SQL Server on Amazon Web Services: 2014 in review

I have a particular interest in the combination of Microsoft SQL Server and the cloud services of Amazon Web Services, for the following reasons:

  • For almost all web applications (and for all SaaS applications in particular) the database system is by far the most business-critical component, where absolutely nothing should go wrong, both in performance and reliability.
  • Microsoft SQL Server has always been an incredibly robust and user-friendly relational database system, and of course a no-brainer if you work within the Microsoft ecosystem. Its (unavoidable) move to core-based licensing has driven up licensing costs (and lost it some friends), but especially the licensing costs of SQL Server Web Edition are still very low (the Enterprise edition is far too expensive, though, keeping it and its features out of reach of many companies).
  • Amazon Web Services (AWS) dwarves all other cloud-service providers, and is in most cases the default choice, even when using Microsoft products. 2014 has seen a very rapid pace of innovation from Amazon. The only time that AWS hasn’t been the leader was when in march 2014 Google drastically reduced the prices for its cloud storage (to $0,026/GB/month). Only a day later AWS followed with a similar price reduction of around 60% for cloud storage.

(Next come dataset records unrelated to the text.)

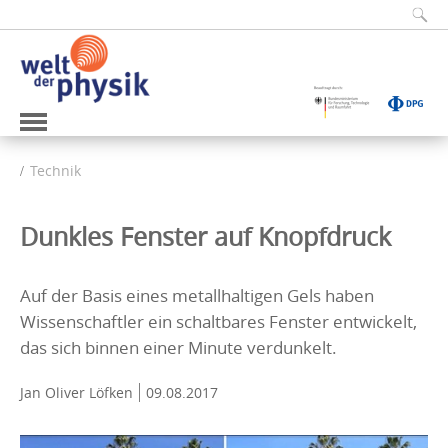
Technik
Dunkles Fenster auf Knopfdruck
Auf der Basis eines metallhaltigen Gels haben
Wissenschaftler ein schaltbares Fenster entwickelt,
das sich binnen einer Minute verdunkelt.
Jan Oliver Löfken
09.08.2017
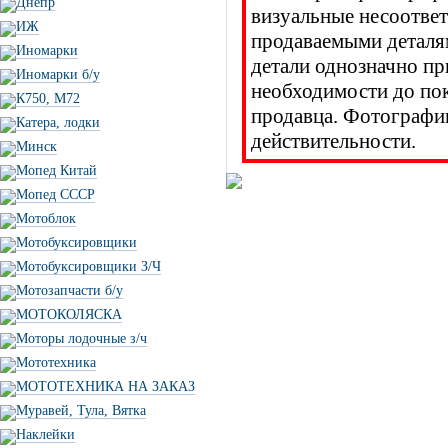
Днепр
визуальные несоответ
ИЖ
продаваемыми деталя
Иномарки
детали однозначно пр
Иномарки б/у
необходимости до п
К750, М72
продавца. Фотографии
Катера, лодки
действительности.
Минск
Мопед Китай
Мопед СССР
Мотоблок
Мотобуксировщики
Мотобуксировщики З/Ч
Мотозапчасти б/у
МОТОКОЛЯСКА
Моторы лодочные з/ч
Мототехника
МОТОТЕХНИКА НА ЗАКАЗ
Муравей, Тула, Вятка
Наклейки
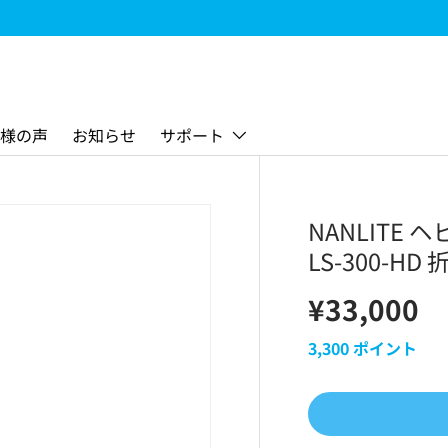
FC-720B & FC-720C 新発売!
様の声
お知らせ
サポート
NANLITE
LS-300-H
¥33,000
3,300
ポイント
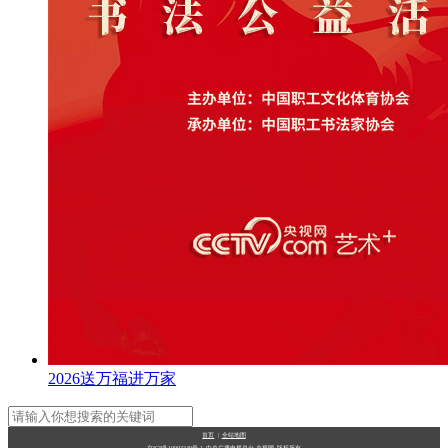
2026送万福进万家
首页
|
全站地图
京ICP备10003349号-1
中央广播电视总台
央视网
版权所有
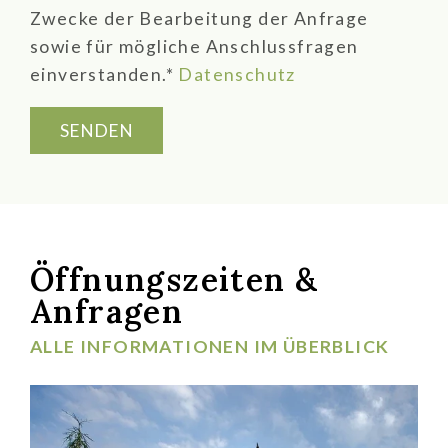
Zwecke der Bearbeitung der Anfrage
sowie für mögliche Anschlussfragen
einverstanden.*
Datenschutz
SENDEN
Öffnungszeiten &
Anfragen
ALLE INFORMATIONEN IM ÜBERBLICK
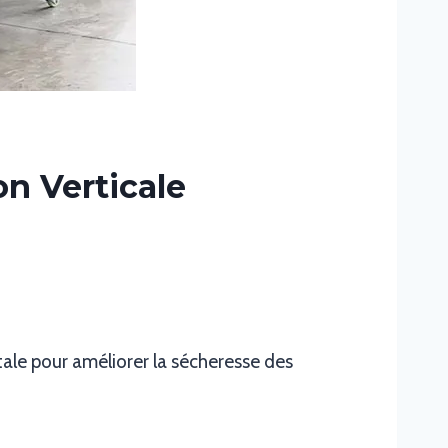
n Verticale
le pour améliorer la sécheresse des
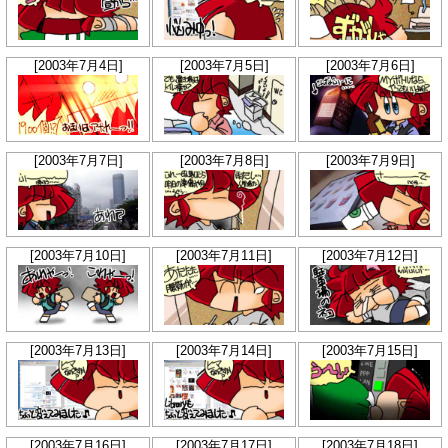
[2003年7月4日]
[2003年7月5日]
[2003年7月6日]
[2003年7月7日]
[2003年7月8日]
[2003年7月9日]
[2003年7月10日]
[2003年7月11日]
[2003年7月12日]
[2003年7月13日]
[2003年7月14日]
[2003年7月15日]
[2003年7月16日]
[2003年7月17日]
[2003年7月18日]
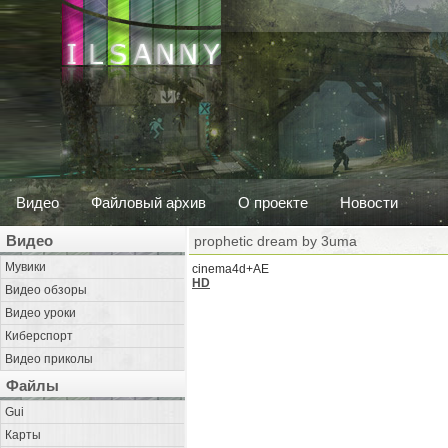
Видео
Файловый архив
О проекте
Новости
Видео
prophetic dream by 3uma
Мувики
cinema4d+AE
HD
Видео обзоры
Видео уроки
Киберспорт
Видео приколы
Файлы
Gui
Карты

So, in review, some of the important features and innovations of AWS in 2014, relating to SQL Server:

  1. Cloud storage price reduction (march): The prices of Amazon S3 have been reduced by around 60% (to $0,03/GB/month). This makes it even easier to store a very generous amount of SQL Server backups and snapshots in S3. It will still be a negligible amount on your monthly bill from AWS. My backup strategy is now to to make EBS snapshots of the primary SQL Server data disks every 10 minutes, make transaction-log backups every 15 minutes and snapshot the disks with the log-backups, and make nightly full SQL Server backups, and store the full backups in S3 separately.
  2. New memory-optimized instances (april): The R3 instance types use new Intel Ivy Bridge processors, and go up to 32 cores and 244 GB RAM. These instances should now be the default choice when setting up your own SQL Server instance. Some important issues, though, with these instances:
    • The R3 instances have no direct competition from Google, so they have not been included in any price reductions and are not very cheap. r3.2xlarge, with 8 cores and 61GB RAM and SQL Server Web Edition is $1.555 per hour.
    • SQL Server Web Edition (the best choice for starting web companies) can only use 64GB of RAM, so any instance type bigger than r3.2xlarge is wasted.
  3. Multi-Availability zone (mirroring) support for SQL Server in Amazon’s Relational Database Service (RDS) (may): Although I’m personally moving away from using Amazon RDS  (Amazon’s RDMS PaaS solution), mainly because its lack of backup options on the database level, and its lack of storage scalability, RDS is still a great way to start with Amazon’s cloud services. This Multi-AZ support is based on SQL Server database mirroring, which brings a few issues:
    • SQL Server mirroring is not supported for the SQL Server Web Edition, so no Multi-AZ if you use this version of SQL Server.
    • Microsoft seems to be moving away from mirroring as a disaster recovery method, towards AlwasOn availability groups.
  4. SSD-backed Elastic Block Storage (june): Previously only the instance storage (that is lost on stopping and starting an instance) could be an SSD. Now all virtual drives can (and should be) SSD storage. This is a huge gain for SQL Server, which benefits tremendously from the increased seek time of SSD. When using SSD drives on Amazon I don’t even bother anymore with reserved IOPS, because a SSD of 1 TB (currently the maximum size) already gives you 3000 IO per second.
  5. New Amazon region in Frankfurt (october)Until now, Ireland was the only region (a set of datacenters) of Amazon within the EU. With this second region, it has become an option to spread out your SQL Server instances, backups, and snapshots over multiple regions, while still keeping all data within the EU.
  6. Private DNS (november). You can now give your SQL Server instance easy-to-use network names.
  7. New payment options for reserved instances (december)In most cloud solutions, the database servers are by far the most expensive instances. This also makes the upfront costs for reserving these instances a big hurdle, even if the costs over the full term are lower. There are now new payment options for reserved instances without upfront payments, where you still get a 30% price reduction if you reserve the instance for a year.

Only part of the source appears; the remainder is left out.